How do river networks form?

I want to give a brief overview of how river networks form and are structured in the real world before diving into the specifics of the OCN algorithm. River networks form in drainage basins, or watersheds. A drainage basin is a region of land where all precipitation that falls within it drains to a common outlet, such as a river mouth or lake. The boundaries of a drainage basin are defined by topographic highs, such as ridges or hills, which direct the flow of water downhill towards the outlet. This topographic map of the cirque of the towers in Wyoming shows a very obvious example of a watershed: all the water that falls within the cirque drains east into the North Popo Agie river.

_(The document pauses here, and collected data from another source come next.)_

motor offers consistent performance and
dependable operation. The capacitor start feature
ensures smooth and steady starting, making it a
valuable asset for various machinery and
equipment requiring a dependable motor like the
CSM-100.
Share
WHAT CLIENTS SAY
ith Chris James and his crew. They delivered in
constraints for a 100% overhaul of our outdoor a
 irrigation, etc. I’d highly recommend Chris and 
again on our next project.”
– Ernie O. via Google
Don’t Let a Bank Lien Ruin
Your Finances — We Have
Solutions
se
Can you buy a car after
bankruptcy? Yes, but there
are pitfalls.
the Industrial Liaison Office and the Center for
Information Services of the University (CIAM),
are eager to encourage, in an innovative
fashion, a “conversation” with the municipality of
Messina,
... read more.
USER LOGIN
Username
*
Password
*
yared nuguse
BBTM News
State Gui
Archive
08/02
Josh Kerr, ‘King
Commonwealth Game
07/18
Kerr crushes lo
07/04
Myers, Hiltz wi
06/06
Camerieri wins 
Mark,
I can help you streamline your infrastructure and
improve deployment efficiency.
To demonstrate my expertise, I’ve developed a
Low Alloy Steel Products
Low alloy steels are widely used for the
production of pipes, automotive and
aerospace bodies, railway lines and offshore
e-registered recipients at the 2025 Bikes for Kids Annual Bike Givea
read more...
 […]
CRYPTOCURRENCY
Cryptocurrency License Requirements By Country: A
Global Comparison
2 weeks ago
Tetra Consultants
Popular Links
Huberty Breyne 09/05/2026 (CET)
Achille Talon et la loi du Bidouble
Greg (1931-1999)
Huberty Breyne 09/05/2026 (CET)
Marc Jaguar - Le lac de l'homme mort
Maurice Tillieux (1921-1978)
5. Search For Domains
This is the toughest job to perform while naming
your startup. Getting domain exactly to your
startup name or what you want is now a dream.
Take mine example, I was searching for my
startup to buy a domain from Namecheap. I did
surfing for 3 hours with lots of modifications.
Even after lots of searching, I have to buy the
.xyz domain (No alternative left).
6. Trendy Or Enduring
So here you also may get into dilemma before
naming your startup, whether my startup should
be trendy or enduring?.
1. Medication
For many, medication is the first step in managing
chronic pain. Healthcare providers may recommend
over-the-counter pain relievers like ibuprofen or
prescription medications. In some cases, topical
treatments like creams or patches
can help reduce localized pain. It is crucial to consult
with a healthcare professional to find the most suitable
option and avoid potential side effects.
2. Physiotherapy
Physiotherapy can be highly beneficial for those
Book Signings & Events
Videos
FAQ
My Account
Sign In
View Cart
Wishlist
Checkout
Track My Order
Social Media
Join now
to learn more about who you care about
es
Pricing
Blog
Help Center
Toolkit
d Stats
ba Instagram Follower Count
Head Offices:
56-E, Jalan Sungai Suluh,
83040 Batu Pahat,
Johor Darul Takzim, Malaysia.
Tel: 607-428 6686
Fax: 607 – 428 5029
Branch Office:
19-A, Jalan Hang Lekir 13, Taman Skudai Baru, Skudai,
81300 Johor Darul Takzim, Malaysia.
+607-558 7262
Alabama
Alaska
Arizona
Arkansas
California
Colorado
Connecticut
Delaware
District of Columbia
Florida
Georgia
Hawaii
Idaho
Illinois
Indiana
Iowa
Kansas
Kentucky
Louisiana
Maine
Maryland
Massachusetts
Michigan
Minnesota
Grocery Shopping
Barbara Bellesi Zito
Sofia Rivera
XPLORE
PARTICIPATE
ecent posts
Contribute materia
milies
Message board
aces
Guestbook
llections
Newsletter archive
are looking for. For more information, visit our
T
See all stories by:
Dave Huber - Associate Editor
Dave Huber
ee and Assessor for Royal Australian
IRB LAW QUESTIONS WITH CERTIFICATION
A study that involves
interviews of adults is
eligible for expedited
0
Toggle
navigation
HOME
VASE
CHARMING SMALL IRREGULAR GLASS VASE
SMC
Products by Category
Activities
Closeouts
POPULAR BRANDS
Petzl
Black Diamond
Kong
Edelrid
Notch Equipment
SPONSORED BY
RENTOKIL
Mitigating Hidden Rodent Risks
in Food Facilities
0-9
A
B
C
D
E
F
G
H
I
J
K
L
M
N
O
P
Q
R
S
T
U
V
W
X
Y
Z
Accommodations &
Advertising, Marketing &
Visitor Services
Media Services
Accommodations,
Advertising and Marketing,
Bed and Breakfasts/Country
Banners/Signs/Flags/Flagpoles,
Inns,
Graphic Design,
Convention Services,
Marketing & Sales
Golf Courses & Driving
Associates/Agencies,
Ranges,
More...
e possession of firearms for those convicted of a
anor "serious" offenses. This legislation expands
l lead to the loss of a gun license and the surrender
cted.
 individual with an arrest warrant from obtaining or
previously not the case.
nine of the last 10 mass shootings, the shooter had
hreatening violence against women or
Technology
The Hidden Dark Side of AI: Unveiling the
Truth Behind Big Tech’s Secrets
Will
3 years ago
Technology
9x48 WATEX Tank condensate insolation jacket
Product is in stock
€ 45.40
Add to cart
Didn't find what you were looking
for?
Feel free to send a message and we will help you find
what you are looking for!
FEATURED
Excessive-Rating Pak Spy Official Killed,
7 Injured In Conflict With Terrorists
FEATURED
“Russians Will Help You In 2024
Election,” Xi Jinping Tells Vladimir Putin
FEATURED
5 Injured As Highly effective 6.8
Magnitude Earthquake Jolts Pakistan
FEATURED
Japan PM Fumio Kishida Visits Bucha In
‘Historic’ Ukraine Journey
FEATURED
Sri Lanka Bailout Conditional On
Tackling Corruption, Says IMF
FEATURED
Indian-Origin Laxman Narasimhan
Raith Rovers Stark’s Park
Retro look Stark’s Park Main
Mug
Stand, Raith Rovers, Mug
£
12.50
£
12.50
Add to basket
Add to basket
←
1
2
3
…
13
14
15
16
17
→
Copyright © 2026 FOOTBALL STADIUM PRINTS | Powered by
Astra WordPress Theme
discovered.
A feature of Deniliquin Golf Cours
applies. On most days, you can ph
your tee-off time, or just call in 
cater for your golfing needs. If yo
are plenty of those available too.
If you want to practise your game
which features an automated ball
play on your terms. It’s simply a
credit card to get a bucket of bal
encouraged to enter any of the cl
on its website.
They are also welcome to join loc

Topographic map of the cirque of the towers in Wyoming. Source: USGS

Like trees, river networks are fractal in nature: in the above map, while all of the water in the cirque eventually ends up in the North Popo Agie river, it gets there by flowing through a series of ever-larger tributaries. Rivers start flowing in headwater streams, which are small channels that might only carry water during and immediately after rain events. These headwater streams converge to form larger streams, which in turn converge to form even larger rivers. This branching structure continues until the water reaches the main river channel, which carries the water to its final destination. You might hear about rivers having a “source:” the Mississippi river, for example, is said to “begin” at Lake Itasca in Minnesota. This might make sense from a political or cultural standpoint, but hydrologically speaking, the “source” of the Mississippi is actually the entire network of hundreds of thousands of tributaries that feed into it, starting from tiny headwater streams across the Midwest, Rocky Mountains, Appalachians, and the South (in fact, the Mississippi River isn’t even the largest river in its own drainage basin: the Missouri River, which flows into the Mississippi just north of St. Louis, is longer, and the Ohio River, which flows into the Mississippi near Cairo, Illinois, moves more water each year).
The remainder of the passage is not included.